Schmidt H, Beutin L, Karch H
Institut für Hygiene und Mikrobiologie, Universität Wüzburg, Germany.
Infect Immun. 1995 Mar;63(3):1055-61. doi: 10.1128/iai.63.3.1055-1061.1995.
In this study, we determined the nucleotide sequence of the 5.4-kb SalI restriction fragment of the recombinant plasmid pEO40-1, cloned from the large plasmid of enterohemorrhagic Escherichia coli (EHEC) O157:H7 strain EDL 933. This revealed two open reading frames which shared approximately 60% homology to the hlyC and hlyA genes of the E. coli alpha-hemolysin (alpha-hly) operon. We termed these genes EHEC-hlyA and EHEC-hlyC to distinguish them from the alpha-hly genes. Preliminary sequence analysis indicated that another open reading frame homolog to the hlyB gene is located close to the 3' end of EHEC-hlyA. The predicted molecular masses of the EHEC-hlyA and EHEC-hlyC gene products were 107 and 19.9 kDa, respectively. The EHEC hemolysin protein (EHEC-Hly) was not secreted into the culture supernatant by the strain EDL 933. However, hemolytic activity was found in the broth culture supernatant after transforming EDL 933 with the recombinant plasmid pRSC6 carrying the hlyB and hlyD genes from the E. coli alpha-hemolysin operon. The EHEC hemolysin was precipitated and used as an antigen for immunoblot analysis. This demonstrated that 19 of 20 reconvalescent-phase serum samples from patients with hemolytic uremic syndrome reacted specifically with the antigen; conversely, only 1 of 20 control serum samples demonstrated reactivity. To investigate the prevalence of EHEC hemolysin genes in diarrheagenic E. coli, a PCR was developed to specifically detect EHEC-hlyA. All Shiga-like toxin-producing O157 strains and 12 of 25 Shiga-like toxin-producing non-O157 strains were PCR positive; strains of other categories of diarrheagenic E. coli were PCR negative. All PCR-positive strains hybridized with the CVD 419 probe. We found the CVD 419 probe to be identical to the 3.4-kb HindIII fragment of plasmid pEO40 carrying most of the EHEC-hlyA gene and a part of the putative EHEC-hlyB gene. In this study, the newly discovered EHEC hemolysin was shown to be responsible for the enterohemolytic phenotype and demonstrated to be related but not identical to alpha-hemolysin. The EHEC hemolysin appears to have clinical importance because it occurs in all O157 strains tested and is reactive to sera of patients with hemolytic uremic syndrome.

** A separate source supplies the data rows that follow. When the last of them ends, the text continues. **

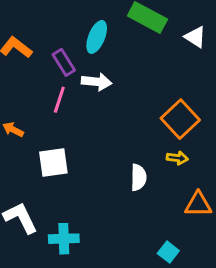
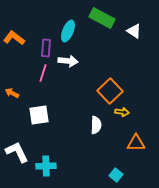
purple rectangle: (64, 62) -> (46, 48), turned 36
orange square: (180, 119) -> (110, 91), moved

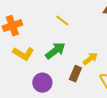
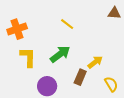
yellow L-shape: (23, 54) -> (28, 57), turned -120

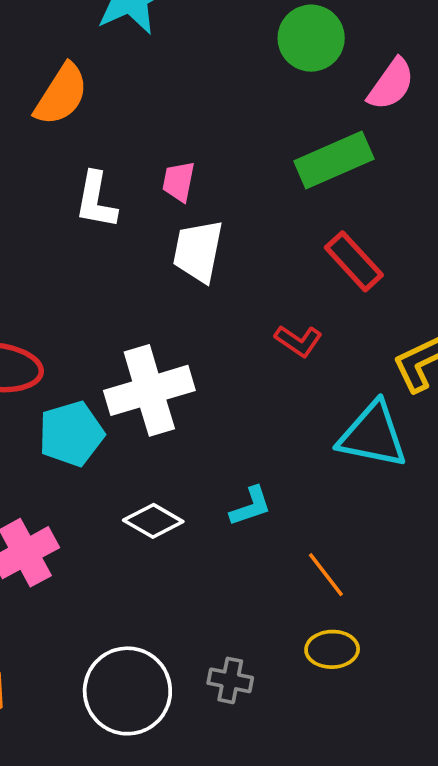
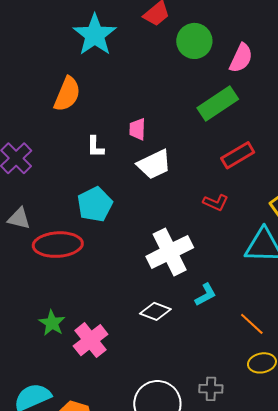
white L-shape: (96, 200) -> (95, 147), size x0.7
white trapezoid: (198, 251) -> (154, 164), turned -117
red rectangle: (354, 261) -> (238, 155), turned -68
white cross: (149, 390) -> (170, 252), moved
cyan pentagon: (71, 434) -> (95, 204), moved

在本研究中,我们测定了从肠出血性大肠杆菌(EHEC)O157:H7菌株EDL 933的大质粒中克隆的重组质粒pEO40 - 1的5.4kb SalI限制性片段的核苷酸序列。这揭示了两个开放阅读框,它们与大肠杆菌α - 溶血素(α - hly)操纵子的hlyC和hlyA基因具有约60%的同源性。我们将这些基因命名为EHEC - hlyA和EHEC - hlyC,以将它们与α - hly基因区分开来。初步序列分析表明,另一个与hlyB基因同源的开放阅读框位于EHEC - hlyA的3'端附近。EHEC - hlyA和EHEC - hlyC基因产物的预测分子量分别为107 kDa和19.9 kDa。EDL 933菌株未将EHEC溶血素蛋白(EHEC - Hly)分泌到培养上清液中。然而,在用携带大肠杆菌α - 溶血素操纵子的hlyB和hlyD基因的重组质粒pRSC6转化EDL 933后,在肉汤培养上清液中发现了溶血活性。EHEC溶血素被沉淀下来并用作免疫印迹分析的抗原。这表明,20份溶血尿毒综合征患者恢复期血清样本中有19份与该抗原发生特异性反应;相反,20份对照血清样本中只有1份显示出反应性。为了研究EHEC溶血素基因在致泻性大肠杆菌中的流行情况,开发了一种PCR方法来特异性检测EHEC - hlyA。所有产志贺样毒素的O157菌株和25株产志贺样毒素的非O157菌株中的12株PCR检测呈阳性;其他类别的致泻性大肠杆菌菌株PCR检测呈阴性。所有PCR阳性菌株均与CVD 419探针杂交。我们发现CVD 419探针与携带大部分EHEC - hlyA基因和部分推定的EHEC - hlyB基因的质粒pEO40的3.4kb HindIII片段相同。在本研究中,新发现的EHEC溶血素被证明是肠溶血表型的原因,并证明与α - 溶血素相关但不相同。EHEC溶血素似乎具有临床重要性,因为它存在于所有测试的O157菌株中,并且与溶血尿毒综合征患者的血清有反应。